The SEC complaint charged that Theranos raised more than $700 million from late 2013 to 2015 while “deceiving investors by making it appear as if Theranos had successfully developed a commercially-ready portable blood analyzer” that could perform a full range of laboratory tests from a small sample of blood.
“But in reality, we allege that after years of development, Theranos was able to process just a small number of blood tests upon its proprietary analyzer, and instead conducted the vast majority of its patients’ tests on modified commercial analyzers that were manufactured by others,” Steven Peikin, the SEC’s co-director of enforcement, told reporters.
Holmes, 34, who once graced the cover of countless magazines and was worth billions on paper, has already settled the charges against her.

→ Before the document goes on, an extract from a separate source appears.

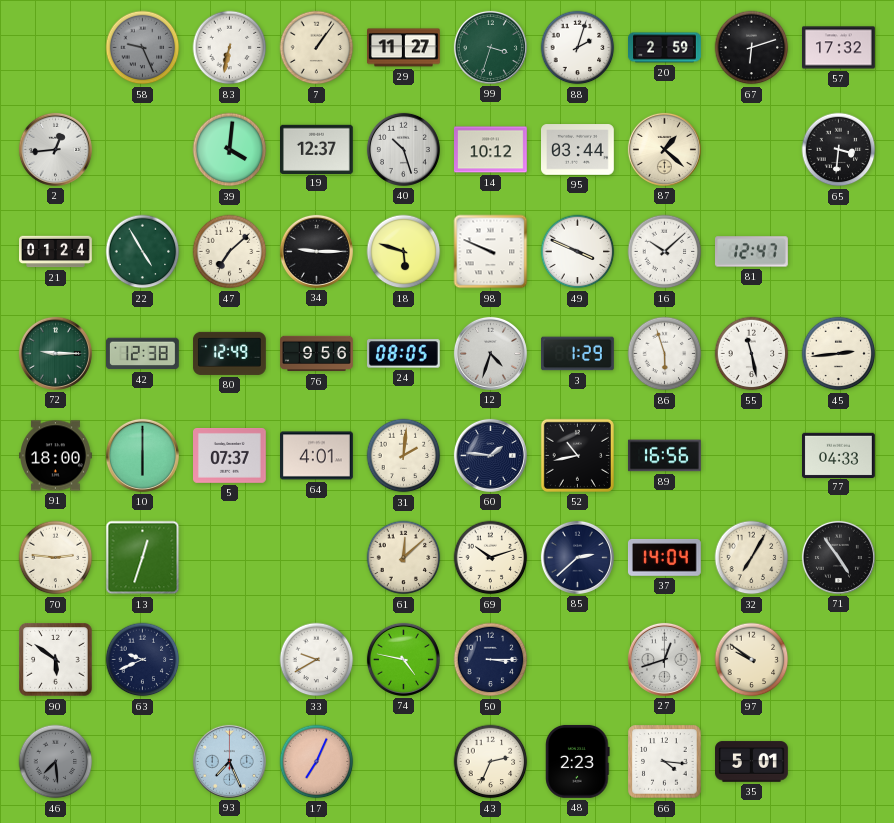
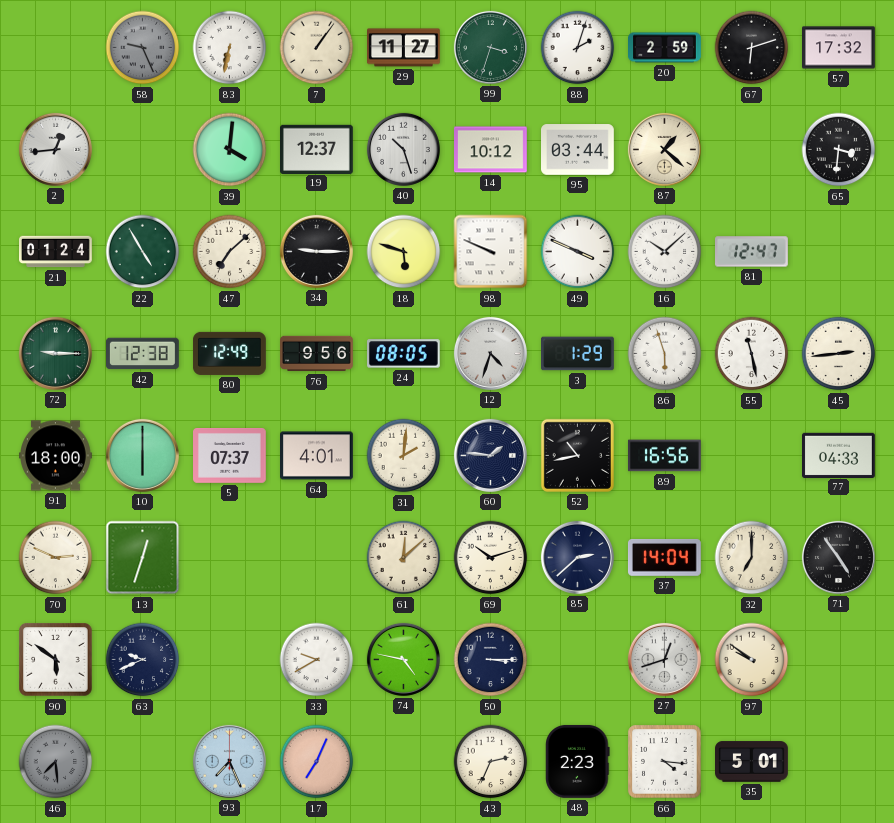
70: 2:46 -> 2:49
32: 7:05 -> 7:00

She will pay a $500,000 penalty, be barred from serving as an officer or director of a public company for 10 years, and return 18.9 million shares she amassed during the alleged fraud.
Holmes also cedes her voting control of the company she founded in 2003 at the age of 19 after dropping out of Stanford University in order to pursue her start-up.
Theranos and Holmes neither admitted nor denied the allegations in the SEC’s complaint, and the settlements are subject to court approval.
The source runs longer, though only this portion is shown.